This repository contains the artifacts for our work on building deep learning-based estimators for predicting GPU hardware metrics (SMACT, SMOCC, DRAMA) during deep learning model training. Since data is central to this effort, we structured the workflow in several key stages:
- Analysis & Modeling: With the cleaned data from GPUMemNet, we performed exploratory analysis and trained various models to estimate GPU hardware metrics.

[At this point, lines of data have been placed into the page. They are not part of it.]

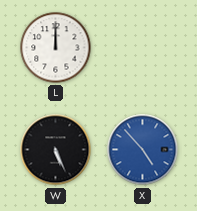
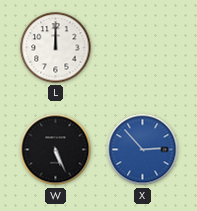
X: 4:53 -> 2:53
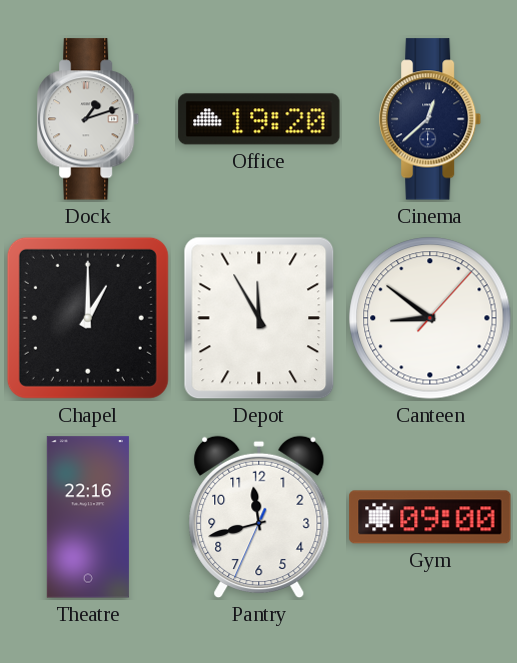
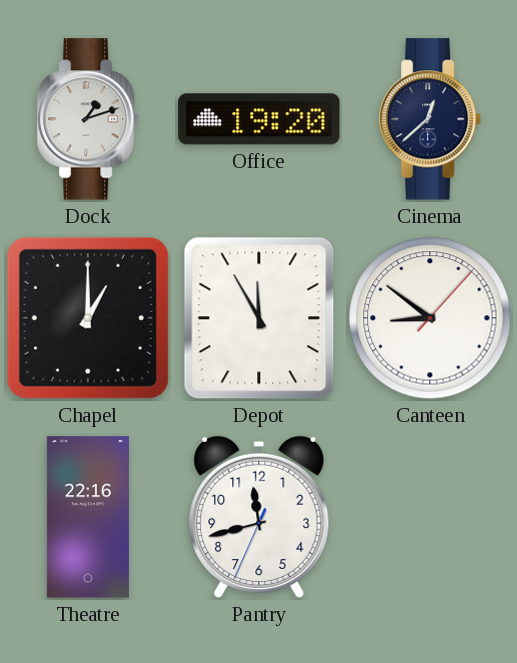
Gym: 09:00 -> none
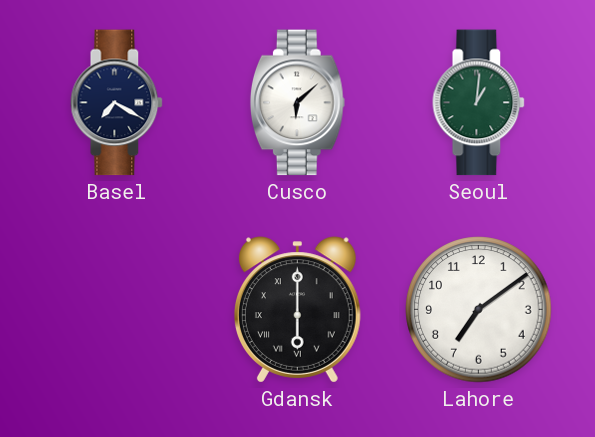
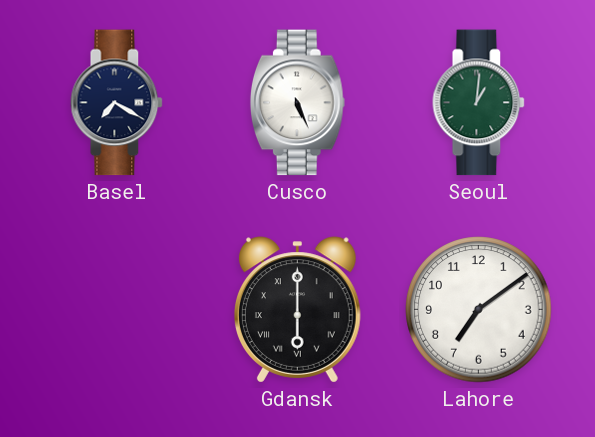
Cusco: 6:08 -> 5:26
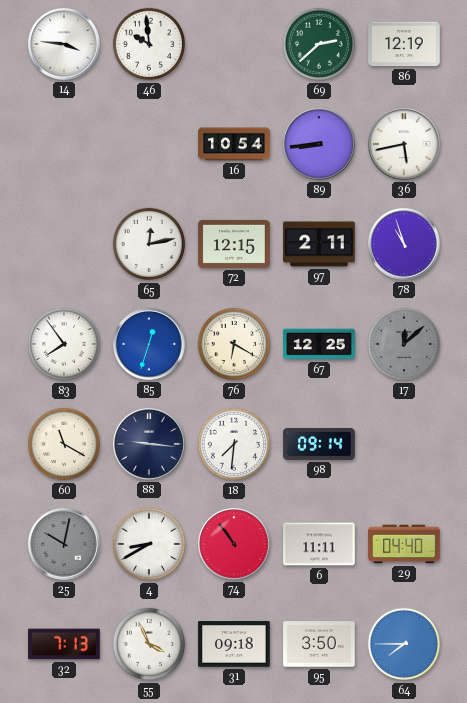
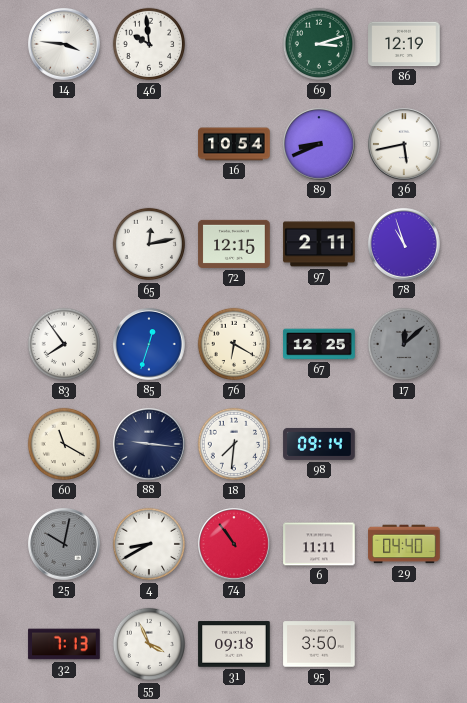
69: 2:38 -> 3:12
89: 8:44 -> 8:41
64: 7:45 -> none
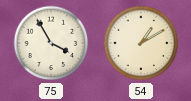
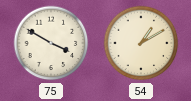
75: 3:55 -> 3:50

- We explored MLPs for classification.
GPUUtilNet/
├── Analysis/ # Data analysis and model training notebooks
│ └── 00-Cleaned-NoteBooks/
│ ├── 001-visualizations/ # Data visualization notebooks
│ └── 002-MLP-based-estimators/ # Model training notebooks
│ ├── Classifiers/MLP/ # Classification models
│ │ ├── MLP_*.ipynb # MLP dataset models
│ │ ├── CNN_*.ipynb # CNN dataset models
│ │ └── Transformer_*.ipynb # Transformer dataset models
│ ├── Regressors/ # Regression models
│ └── data/ # Datasets
│ ├── CNN.csv
│ ├── MLP.csv
│ └── Transformers.csv
├── test/ # Testing and model evaluation
│ ├── estimator/ # Trained model checkpoints
│ ├── estimations/ # Prediction outputs
│ ├── cnn_models/ # CNN model architectures
│ ├── models/ # Additional models
│ ├── Trans_models/ # Transformer models
│ ├── 01-mlp4cnn.py # Main CNN estimator script
│ └── trans_test.py # Transformer test script
└── README.md
The MLP-based classifiers predict GPU hardware utilization levels (low, medium, high) for three different neural network datasets:
| Dataset | SMACT (Accuracy) | SMACT (F1-Score) | SMOCC (Accuracy) | SMOCC (F1-Score) | DRAMA (Accuracy) | DRAMA (F1-Score) |
|---|---|---|---|---|---|---|
| MLP | 92% | 0.91 | 94% | 0.62 | 88% | 0.69 |
| CNN | 76% | 0.72 | 71% | 0.69 | 73% | 0.73 |
| Transformer | 82% | 0.65 | 68% | 0.63 | 62% | 0.63 |
- SMACT: SM Activity - measures GPU SM (Streaming Multiprocessor) utilization
- SMOCC: SM Occupancy - measures the occupancy of GPU SMs
- DRAMA: DRAM Activity - measures GPU memory bandwidth utilization
Refer to the notebooks in Analysis/00-Cleaned-NoteBooks/002-MLP-based-estimators.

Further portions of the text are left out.